Without the pictures, print the lines running from the beginning of the material to the line containing "Ruhagyári úton kialakult, problémás parkolási", both ends included.

*EXERCISE MATERIALS:*
== Segment start ==

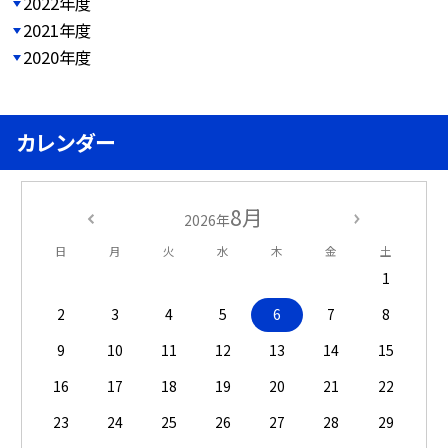
2022年度
2021年度
2020年度
カレンダー
8月
2026年
日
月
火
水
木
金
土
1
2
3
4
5
6
7
8
9
10
11
12
13
14
15
16
17
18
19
20
21
22
23
24
25
26
27
28
29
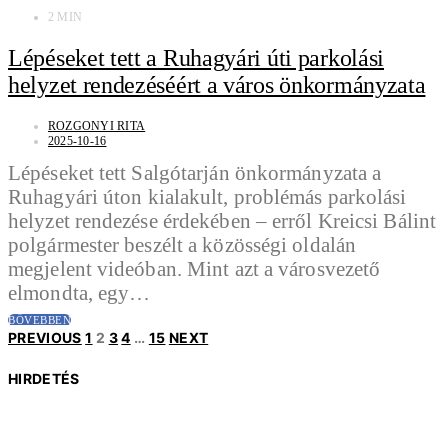
2 MIN
Lépéseket tett a Ruhagyári úti parkolási
helyzet rendezéséért a város önkormányzata
ROZGONYI RITA
2025-10-16
Lépéseket tett Salgótarján önkormányzata a
Ruhagyári úton kialakult, problémás parkolási
helyzet rendezése érdekében – erről Kreicsi Bálint
polgármester beszélt a közösségi oldalán
megjelent videóban. Mint azt a városvezető
elmondta, egy…
BŐVEBBEN
Bejegyzések
PREVIOUS
1
2
3
4
…
15
NEXT
HIRDETÉS
lapozása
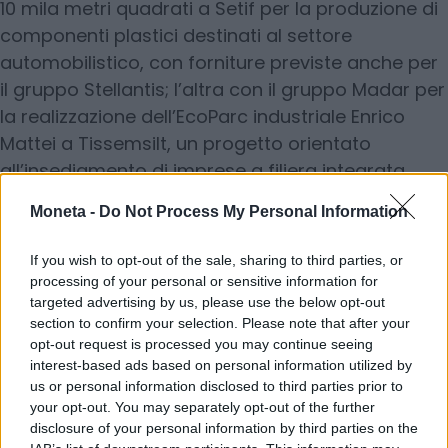
10 mila metri quadrati a Setif per la produzione di
componenti plastici destinati al settore
automobilistico, con forniture previste anche per
il gruppo Stellantis; l’altra con il gruppo Madar per
la realizzazione dell’EcoParc industriale Enrico
Mattei a Tissemsilt, un progetto orientato
all’insediamento di imprese a filiera integrata.
Moneta -
Do Not Process My Personal Information
Sul fronte dell’energia
, Eni e la compagnia
If you wish to opt-out of the sale, sharing to third parties, or
statale algerina Sonatrach hanno firmato un
processing of your personal or sensitive information for
protocollo d’intesa volto a rafforzare la sicurezza
targeted advertising by us, please use the below opt-out
dell’approvvigionamento e a promuovere la
section to confirm your selection. Please note that after your
opt-out request is processed you may continue seeing
transizione energetica. L’intesa prevede nuovi
interest-based ads based on personal information utilized by
investimenti upstream e l’estensione dei contratti
us or personal information disclosed to third parties prior to
in scadenza nel 2027.
your opt-out. You may separately opt-out of the further
disclosure of your personal information by third parties on the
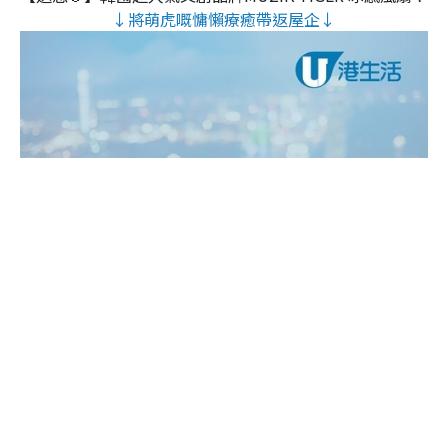
↓將萌虎嘅慵懶療癒帶返屋企↓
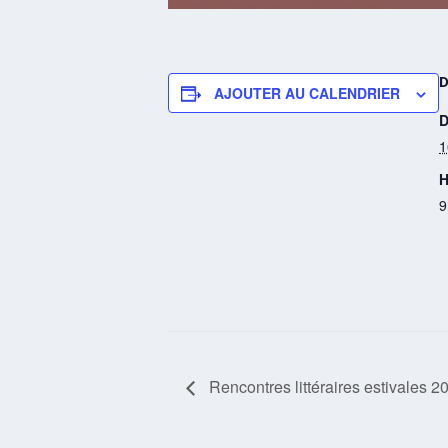
AJOUTER AU CALENDRIER
D
1
H
9
Rencontres littéraires estivales 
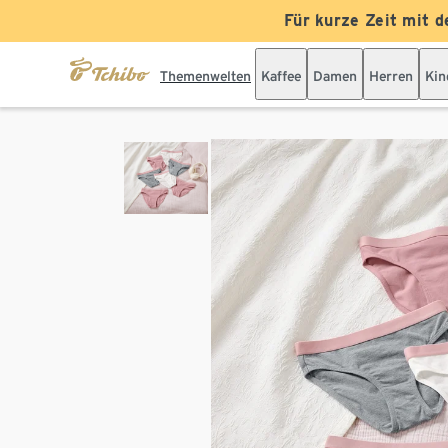
Für kurze Zeit mit d
Themenwelten
Kaffee
Damen
Herren
Kin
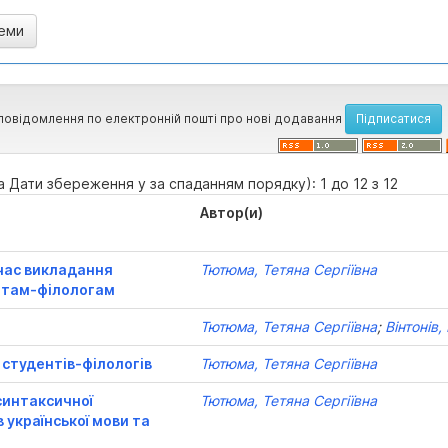
повідомлення по електронній пошті про нові додавання
а Дати збереження у за спаданням порядку): 1 до 12 з 12
Автор(и)
 час викладання
Тютюма, Тетяна Сергіївна
ентам-філологам
Тютюма, Тетяна Сергіївна
;
Вінтонів,
 студентів-філологів
Тютюма, Тетяна Сергіївна
синтаксичної
Тютюма, Тетяна Сергіївна
 української мови та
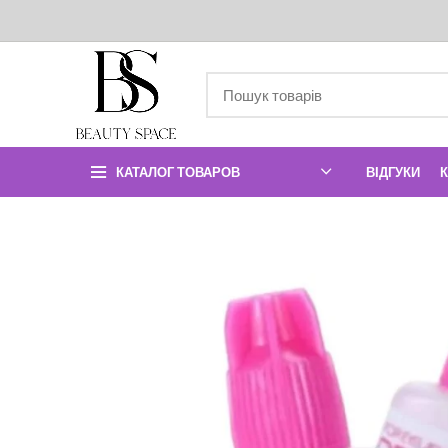
КАТАЛОГ ТОВАРОВ
ВІДГУКИ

== Segment end ==

*EXERCISE OUTPUT:*
2022年度
2021年度
2020年度
カレンダー
8月
2026年
日
月
火
水
木
金
土
1
2
3
4
5
6
7
8
9
10
11
12
13
14
15
16
17
18
19
20
21
22
23
24
25
26
27
28
29
2 MIN
Lépéseket tett a Ruhagyári úti parkolási
helyzet rendezéséért a város önkormányzata
ROZGONYI RITA
2025-10-16
Lépéseket tett Salgótarján önkormányzata a
Ruhagyári úton kialakult, problémás parkolási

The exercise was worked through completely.